> Required action
Every record below must be copied exactly, with images dropped.

[Stored entries]
━━━━━━━━━━━━━━━━━━━━━━━━━━━━━━

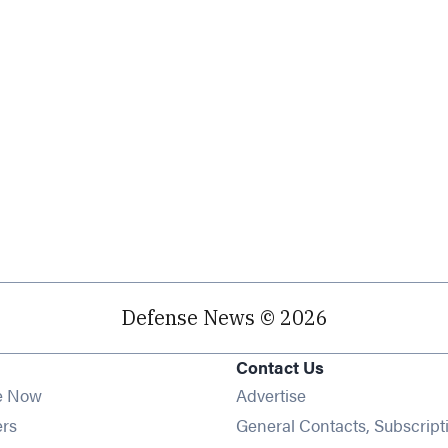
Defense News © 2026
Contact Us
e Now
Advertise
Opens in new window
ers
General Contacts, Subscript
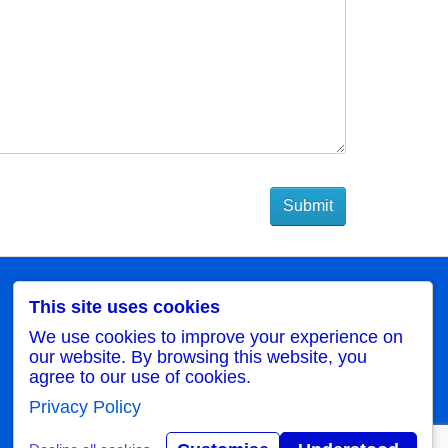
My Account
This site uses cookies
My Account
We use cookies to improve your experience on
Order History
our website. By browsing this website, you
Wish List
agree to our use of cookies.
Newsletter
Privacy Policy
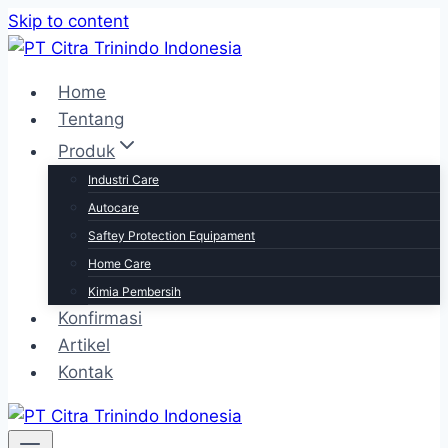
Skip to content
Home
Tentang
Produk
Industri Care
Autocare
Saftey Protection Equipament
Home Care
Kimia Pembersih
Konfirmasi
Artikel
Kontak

━━━━━━━━━━━━━━━━━━━━━━━━━━━━━━

> Answer to the exercise
Defense News © 2026
Contact Us
e Now
Advertise
Opens in new window
ers
General Contacts, Subscript
My Account
This site uses cookies
My Account
We use cookies to improve your experience on
Order History
our website. By browsing this website, you
Wish List
agree to our use of cookies.
Newsletter
Privacy Policy
Skip to content
Home
Tentang
Produk
Industri Care
Autocare
Saftey Protection Equipament
Home Care
Kimia Pembersih
Konfirmasi
Artikel
Kontak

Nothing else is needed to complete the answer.